54«Говорит художник Злотников.»

Так он раньше представлялся по телефону. Вчера открылась выставка Злотникова. В двух залах на третьем этаже художественной галереи на Пречистенке с пола и до потолка развешены работы, занимая все доступные им участки стен. Развеской руководил сам Юрий Савельевич, поэтому свободного места на стенах почти не осталось. Работы разных форматов, в разных техниках, разного времени — от ранних студенческих этюдов 1940-х и работ 1950-х до прошлогодних портретов; оформленные по-разному или не оформленные вообще… Совершенно понятно, что так не делают, что так неправильно, что на современных выставках картины собирают и экспонируют совсем не так. Но. Таков и есть художник Злотников, может быть, весь талант Злотникова — он собирает не выставку, а себя, собирает своё сегодня, не картины, а действительность, (свою и мою действительность), действия, поступки, слова, память, движения мысли и движения души, движения мира. И у него получается. Это абсолютное присутствие, которое не могло быть спланировано. Действия, а не свидетельства действий. Жизнь, а не изображение жизни. Удивительный темп. Он стал бы страшно ругаться, если бы я сказал, что в выставке нет (или недостаточно) режиссуры. Он сказал бы, что я ничего не понимаю, и здесь всё тонко срежиссировано. И, может быть, мы снова перестали бы разговаривать, как это уже случалось. И хоть это не важно, всё-таки — это больше, чем режиссура, это как будто вынесенная в выставочный зал его мастерская (тоже до потолка заполненная картинами) и продолжение работы и споров, того, чем много десятилетий он остаётся. В этом смысле он выглядит совсем неконцептуальным, может быть, даже программно антиконцептуальным. Он в потоке. Он не ограничивает себя определённостью темы. Всё и так задано, всё есть. Им руководит его постоянная включённость в художественные процессы, в реальность, которой жило искусство десять, сто и пятьсот лет назад, в которой оно собирает себя и остаётся живым.

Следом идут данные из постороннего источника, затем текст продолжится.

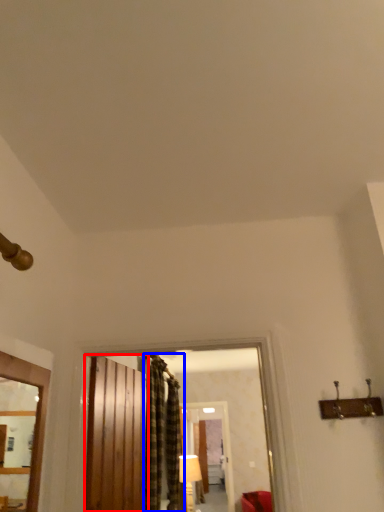 Question: Which object is further to the camera taking this photo, barn door (highlighted by a red box) or curtain (highlighted by a blue box)?

Choices:
 (A) barn door
 (B) curtain

Answer: (B) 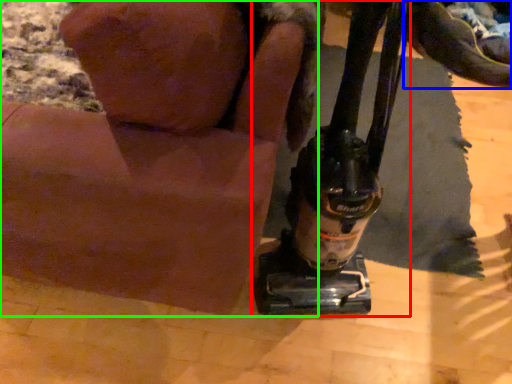 Question: Which is farther away from sewing machine (highlighted by a red box)? footwear (highlighted by a blue box) or animal (highlighted by a green box)?

Choices:
 (A) footwear
 (B) animal

Answer: (A) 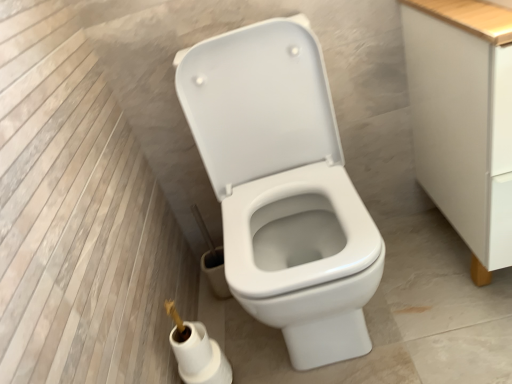 Question: Can you confirm if white glossy toilet at center is smaller than white matte cabinet at right?

Choices:
 (A) yes
 (B) no

Answer: (B)

Question: Considering the relative sizes of white glossy toilet at center and white matte cabinet at right in the image provided, is white glossy toilet at center taller than white matte cabinet at right?

Choices:
 (A) yes
 (B) no

Answer: (A)

Question: From a real-world perspective, is white glossy toilet at center on white matte cabinet at right?

Choices:
 (A) no
 (B) yes

Answer: (B)

Question: Does white glossy toilet at center have a larger size compared to white matte cabinet at right?

Choices:
 (A) no
 (B) yes

Answer: (B)

Question: From a real-world perspective, is white glossy toilet at center physically below white matte cabinet at right?

Choices:
 (A) yes
 (B) no

Answer: (B)

Question: Can you confirm if white glossy toilet at center is shorter than white matte cabinet at right?

Choices:
 (A) no
 (B) yes

Answer: (A)

Question: Is white matte cabinet at right positioned before white glossy toilet at center?

Choices:
 (A) yes
 (B) no

Answer: (B)

Question: From the image's perspective, is white matte cabinet at right located above white glossy toilet at center?

Choices:
 (A) yes
 (B) no

Answer: (A)

Question: Can we say white matte cabinet at right lies outside white glossy toilet at center?

Choices:
 (A) yes
 (B) no

Answer: (A)

Question: Is white matte cabinet at right oriented towards white glossy toilet at center?

Choices:
 (A) yes
 (B) no

Answer: (B)

Question: Is white matte cabinet at right oriented away from white glossy toilet at center?

Choices:
 (A) no
 (B) yes

Answer: (A)

Question: Is the depth of white matte cabinet at right greater than that of white glossy toilet at center?

Choices:
 (A) yes
 (B) no

Answer: (A)

Question: Would you consider white matte toilet paper at lower center to be distant from white glossy toilet at center?

Choices:
 (A) yes
 (B) no

Answer: (B) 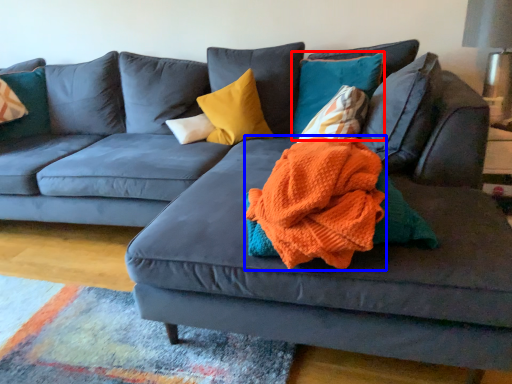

В его картинах нет наблюдателя. Коктебельский пейзаж вываливается из плоскости, слепит всем утренним светом, какой только есть на море в Крыму и какой только остаётся в памяти на всю жизнь с самого детства, как воспоминание о счастье, и физика, с которой всё начиналось когда-то, спрашивает о себе, что там, по ту сторону физики, и не имеет ли прямого отношения к тому, что значит — быть человеком? Как будто вселенная совершает почти невидимое, едва заметное движение, но это и этого достаточно, чтобы перевернуть мир и сознание. Тогда изображение, а в нём весь видимый мир рассыпается десятком потоков живого цвета и перестаёт быть чем-то прежним и становится заново рождённым. Он открыт миру и видит движение огромного открытого мира. Как будто он всё время застаёт момент творения и присутствует при нём. Он видит, как рождается время, пространство, материя. Это всё настоящее, это есть в настоящем и выглядит это как продолжение его монологов, его вопросов и обвинений. Это всё о жизни человека, всё — о переживании, трагедии и счастье живого человека, постоянно разговаривающего со временем, творящего его, переживающего жизнь как чудо и стоящего — и осознающего себя стоящим на пороге того времени, «когда времени больше не будет» у молодого, старого человека с чудовищным характером.

Здесь сохранено это присутствие человека, заданное бытийственное человеческое измерение, пространство существования человека. В этом отношении эта небольшая выставка выгодно отличается от той, которая пять лет назад прошла в здании Музея в Ермолаевском переулке.

Если на этой выставке задать вопрос — какой традиции в мировом искусстве ХХ века принадлежит живопись Злотникова, с кем он связан сильнее — с Кандинским, Мондрианом, Малевичем, то ответом будет — с Ларионовым. Здесь видно, как художник понимает и чувствует присутствие света, изменяющего и оформляющего каждое мгновение человеческой жизни и пространства, как свет рождает жизнь, а жизнь обретает движение, становится способной помыслить себя и говорить о себе, как она говорит на разных языках, как она звучит, когда становится музыкой и собирает реальность в сложных, меняющихся ритмах, как спрашивает о том, что слишком долго остаётся только вопросом…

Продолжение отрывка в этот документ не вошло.